Eddie didn’t move. Buck sighed. “Look, I know we started off on the wrong foot, but I do actually have your back, now. I wasn’t kidding about that. Let me help you out, here. It’s not like I have anywhere to be, and it’s seriously the least I can do.”

Eddie blinked, but thankfully— finally —moved. He grabbed his duffel bag out of the truck and grabbed the door of the Jeep. “The least you can do for what, though? I haven’t—I haven’t helped you out like this, this is—I mean, I really appreciate it, man, but it’s unnecessary.”

Buck shrugged. “I hear I’m about to get introduced to the coolest Diaz,” he said as Eddie buckled himself in. “That seems like it deserves something in exchange. So consider us even.”

 

Eddie’s quiet for a moment, and Buck glanced over at him, suddenly nervous that he’d said something wrong. Was it strange to praise a kid you’d never met? He just wanted Eddie to not feel like he owed Buck something, because he really didn’t. Eddie just really wanted to get his kid, and Buck just wanted to help out with that.

But when Eddie looked at Buck, he was smiling. Seeming the slightest bit less tired.

“You’re weird, Buckley,” he said, and leaned over to punch in the address of Christopher’s school into the Jeep’s GPS system.

 

***

 

When Buck started at the 118, Hen was the only one on A-shift with a kid.

Or at least, she was the only one who was open about it. Johnson was pretty tight-lipped but had mentioned getting back to a family more than once, and the way that Bobby interacted with some of the young kids on a scene—well, it made Buck wonder.

 

But Hen would talk about Denny all the time.

She’d show pictures of his first day at kindergarten. She’d talk about the way he loved Hen’s wife, how he wanted to be just like his mom and grow up to be a rocket scientist. She’d show them the drawings he made of his family, of spaceships, and she’d Facetime Karen and Denny every night she worked so she wouldn’t miss bedtime with him.

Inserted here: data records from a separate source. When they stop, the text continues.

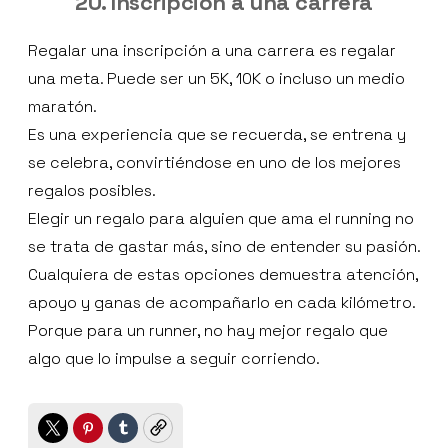
20. Inscripción a una carrera
Regalar una inscripción a una carrera es regalar
una meta. Puede ser un 5K, 10K o incluso un medio
maratón.
Es una experiencia que se recuerda, se entrena y
se celebra, convirtiéndose en uno de los mejores
regalos posibles.
Elegir un regalo para alguien que ama el running no
se trata de gastar más, sino de entender su pasión.
Cualquiera de estas opciones demuestra atención,
apoyo y ganas de acompañarlo en cada kilómetro.
Porque para un runner, no hay mejor regalo que
algo que lo impulse a seguir corriendo.
Twitter
Pinterest
Tumblr
Copy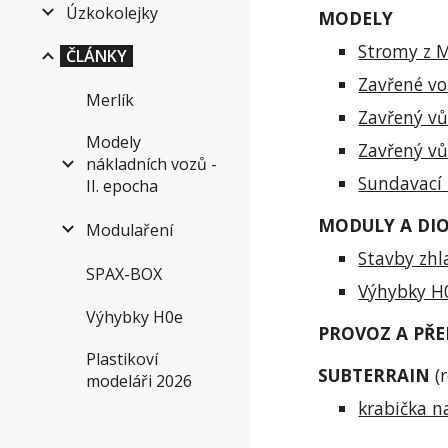
Úzkokolejky
MODELY
Stromy z M
ČLÁNKY
Zavřené v
Merlík
Zavřený vů
Modely
Zavřený vů
nákladních vozů -
Sundavací 
II. epocha
MODULY A DI
Modulaření
Stavby zhl
SPAX-BOX
Výhybky H
Výhybky H0e
PROVOZ A PŘ
Plastikoví
SUBTERRAIN
(r
modeláři 2026
krabička n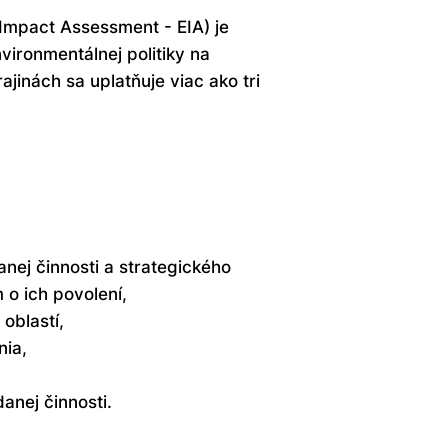
Impact Assessment - EIA) je
ironmentálnej politiky na
jinách sa uplatňuje viac ako tri
ej činnosti a strategického
 o ich povolení,
oblastí,
nia,
nej činnosti.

She was a good mother. A really good mother.

And it just—it made Buck think, sometimes, is all. On the nights he was really tired. When they’d come back from a tough scene, Hen called Karen just to hear the voices of her family. It made him think.

Hen noticed it, too.

 

She approached him after his shift, one day. It was after Chimney had cracked Buck open a little bit—now, he was known for being a party animal. A bit of a dumbass who was reckless on calls, but mostly harmless. Buck didn’t mind people thinking of him that way. It sure beat the other ways people had thought of him back in Hershey.

Buck had just finished changing out of his uniform, and he was checking his texts—Connor had said something about a tailgate for a UCLA game, but Buck didn’t care about college football per se. He mostly wanted to just go home and get some sleep.

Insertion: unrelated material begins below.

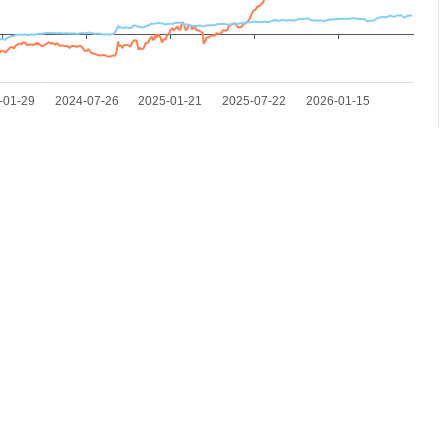
净值
基金分红
费率结构
产品公告
销售网点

They’d lost a little girl today. She was maybe seven or eight. Big blue eyes and curly dark hair. Buck knew he didn’t know the little girl. She was too young, and her parents were right there with her. But.

It made him feel shaky, is all. Losing kids was never easy.

 

Hen sat down next to Buck on the bench outside the locker room, just as he was shutting his phone off and getting the strength to get up and walk out to the parking lot.

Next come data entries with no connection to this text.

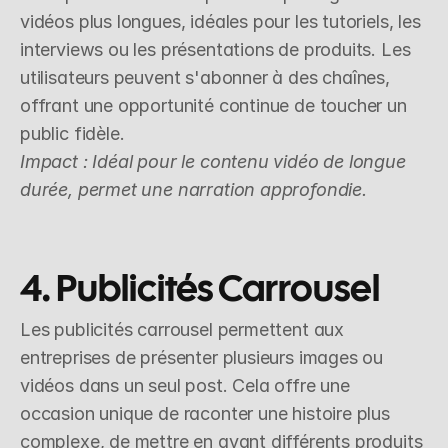
vidéos plus longues, idéales pour les tutoriels, les 
interviews ou les présentations de produits. Les 
utilisateurs peuvent s'abonner à des chaînes, 
offrant une opportunité continue de toucher un 
public fidèle.
Impact : Idéal pour le contenu vidéo de longue 
durée, permet une narration approfondie.
4. Publicités Carrousel
Les publicités carrousel permettent aux 
entreprises de présenter plusieurs images ou 
vidéos dans un seul post. Cela offre une 
occasion unique de raconter une histoire plus 
complexe, de mettre en avant différents produits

“Hard shift today,” she said carefully, and Buck looked at her sideways, then nodded. 

At the time, he’d found her—intimidating. That impression never really went away (because Hen was intimidating), but it was especially strong during his probationary year.

 

“I couldn’t help but notice how tense you were,” she said. She was speaking softly. In her paramedic voice. Trying to triage a panicking victim. “With the girl, and—and sometimes I see it, when I talk about Denny, too.”

“Oh,” said Buck. “I don’t—I don’t mean to be.”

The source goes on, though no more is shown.